— Exercise —
Return the count of lines in the following records that include "nicht", and nothing more.

Extracted data entries

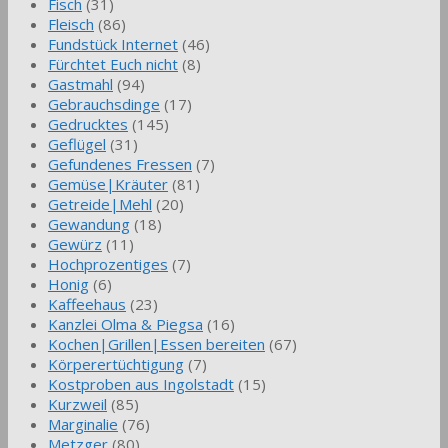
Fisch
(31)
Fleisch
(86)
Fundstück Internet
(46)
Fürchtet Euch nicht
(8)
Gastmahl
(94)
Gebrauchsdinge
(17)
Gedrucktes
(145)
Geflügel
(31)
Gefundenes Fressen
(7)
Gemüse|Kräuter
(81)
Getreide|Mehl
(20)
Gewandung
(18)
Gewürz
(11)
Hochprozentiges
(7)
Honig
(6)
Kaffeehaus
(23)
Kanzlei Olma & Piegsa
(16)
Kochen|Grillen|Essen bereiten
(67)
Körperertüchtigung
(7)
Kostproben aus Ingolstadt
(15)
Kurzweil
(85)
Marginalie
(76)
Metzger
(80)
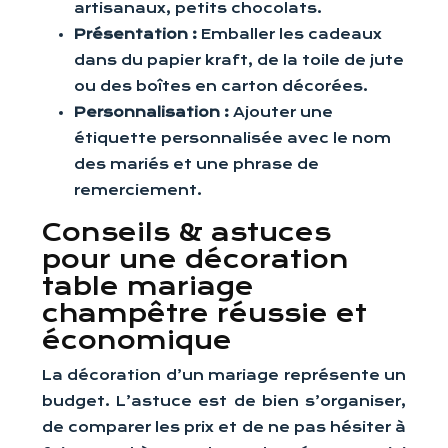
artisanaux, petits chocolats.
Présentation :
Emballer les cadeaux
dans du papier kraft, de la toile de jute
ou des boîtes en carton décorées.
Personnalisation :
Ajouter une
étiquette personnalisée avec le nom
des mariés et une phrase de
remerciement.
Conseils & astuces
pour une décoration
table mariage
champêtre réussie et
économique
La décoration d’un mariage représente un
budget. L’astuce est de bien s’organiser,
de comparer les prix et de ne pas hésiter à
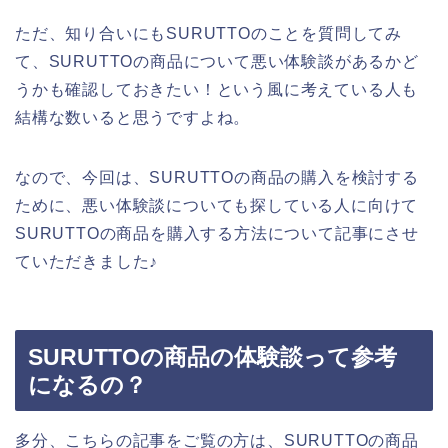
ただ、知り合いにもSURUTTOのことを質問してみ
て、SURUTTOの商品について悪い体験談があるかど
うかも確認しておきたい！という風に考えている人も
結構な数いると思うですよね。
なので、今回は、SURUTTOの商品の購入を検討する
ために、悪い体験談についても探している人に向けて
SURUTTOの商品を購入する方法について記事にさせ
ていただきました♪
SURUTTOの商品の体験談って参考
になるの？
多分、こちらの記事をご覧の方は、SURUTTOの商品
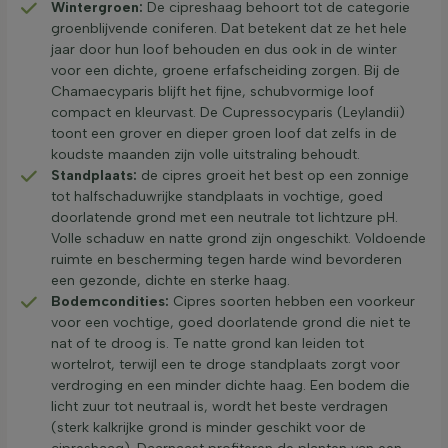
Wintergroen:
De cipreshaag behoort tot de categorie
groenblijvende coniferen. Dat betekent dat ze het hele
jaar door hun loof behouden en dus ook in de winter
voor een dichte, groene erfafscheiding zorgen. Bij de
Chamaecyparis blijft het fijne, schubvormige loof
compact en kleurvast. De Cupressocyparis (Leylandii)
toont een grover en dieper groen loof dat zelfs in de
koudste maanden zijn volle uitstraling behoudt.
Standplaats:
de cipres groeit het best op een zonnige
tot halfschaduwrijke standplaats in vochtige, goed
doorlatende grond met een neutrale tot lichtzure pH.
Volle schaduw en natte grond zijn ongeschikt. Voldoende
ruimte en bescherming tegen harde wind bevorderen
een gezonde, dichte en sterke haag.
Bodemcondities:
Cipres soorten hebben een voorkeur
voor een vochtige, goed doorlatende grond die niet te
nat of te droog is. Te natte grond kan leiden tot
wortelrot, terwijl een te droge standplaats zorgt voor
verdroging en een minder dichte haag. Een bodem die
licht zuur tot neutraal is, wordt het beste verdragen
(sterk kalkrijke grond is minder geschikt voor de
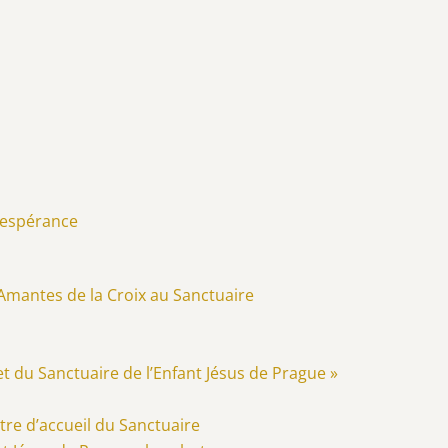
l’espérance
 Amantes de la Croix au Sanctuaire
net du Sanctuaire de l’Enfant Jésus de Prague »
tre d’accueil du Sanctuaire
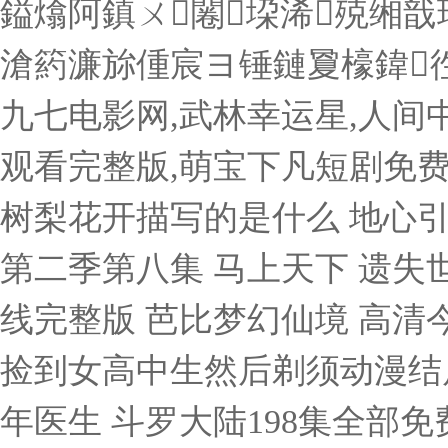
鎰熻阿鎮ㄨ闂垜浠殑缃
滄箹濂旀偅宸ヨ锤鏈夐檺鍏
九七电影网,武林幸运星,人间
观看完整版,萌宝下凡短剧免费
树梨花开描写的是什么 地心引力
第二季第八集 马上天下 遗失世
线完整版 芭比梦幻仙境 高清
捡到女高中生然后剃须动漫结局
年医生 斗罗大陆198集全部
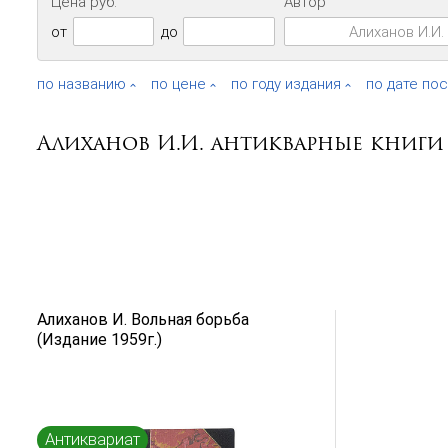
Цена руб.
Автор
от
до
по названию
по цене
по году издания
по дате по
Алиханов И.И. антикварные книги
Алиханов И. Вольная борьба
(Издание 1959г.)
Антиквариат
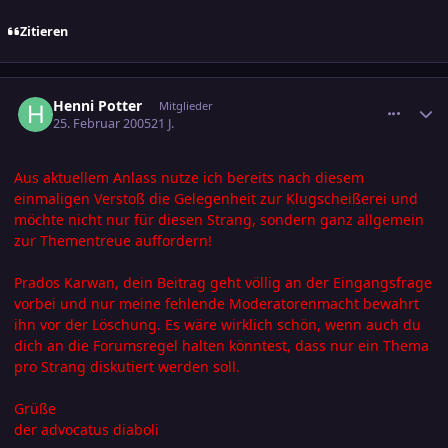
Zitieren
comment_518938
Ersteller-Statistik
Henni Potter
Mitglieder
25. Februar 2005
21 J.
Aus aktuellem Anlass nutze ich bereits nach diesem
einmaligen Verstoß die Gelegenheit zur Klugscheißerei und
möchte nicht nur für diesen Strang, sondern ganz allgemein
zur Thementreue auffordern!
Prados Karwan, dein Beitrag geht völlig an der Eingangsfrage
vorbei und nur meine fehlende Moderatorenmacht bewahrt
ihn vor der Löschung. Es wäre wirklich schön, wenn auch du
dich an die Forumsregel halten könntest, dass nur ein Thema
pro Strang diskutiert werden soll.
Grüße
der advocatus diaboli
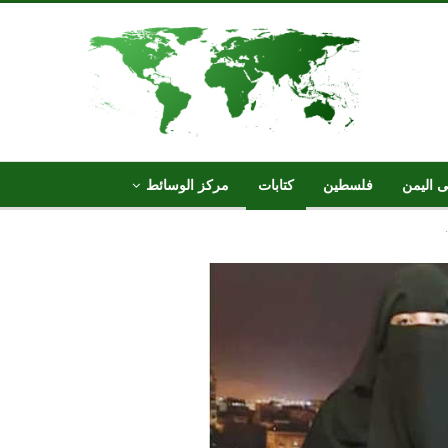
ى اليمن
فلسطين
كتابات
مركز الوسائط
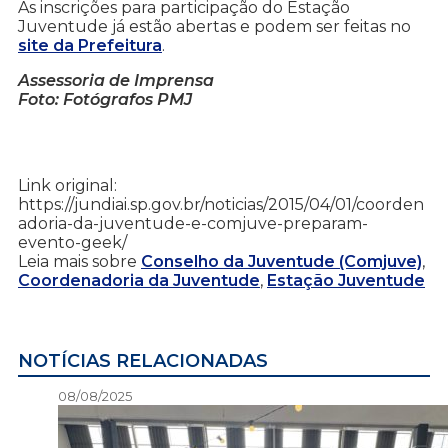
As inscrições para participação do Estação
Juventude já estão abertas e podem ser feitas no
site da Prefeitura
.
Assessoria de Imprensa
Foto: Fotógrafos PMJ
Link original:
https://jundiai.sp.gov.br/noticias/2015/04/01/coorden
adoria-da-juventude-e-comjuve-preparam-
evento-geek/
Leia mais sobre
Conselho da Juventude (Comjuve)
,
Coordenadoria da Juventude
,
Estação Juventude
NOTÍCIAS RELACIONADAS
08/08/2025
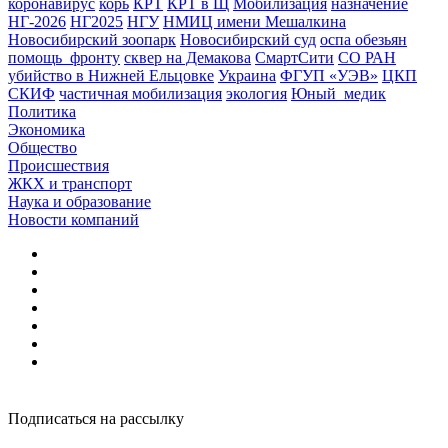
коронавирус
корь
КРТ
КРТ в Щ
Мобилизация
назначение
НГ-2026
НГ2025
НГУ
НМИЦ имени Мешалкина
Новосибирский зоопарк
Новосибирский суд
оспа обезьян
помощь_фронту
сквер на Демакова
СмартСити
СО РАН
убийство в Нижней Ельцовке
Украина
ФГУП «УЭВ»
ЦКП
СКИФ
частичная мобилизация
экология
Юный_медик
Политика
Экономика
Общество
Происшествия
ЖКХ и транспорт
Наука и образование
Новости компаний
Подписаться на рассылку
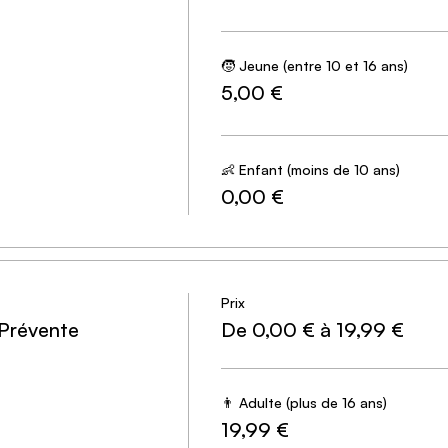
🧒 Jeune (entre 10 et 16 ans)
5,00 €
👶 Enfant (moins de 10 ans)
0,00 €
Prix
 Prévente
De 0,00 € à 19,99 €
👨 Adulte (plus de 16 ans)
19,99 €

— Task response —
2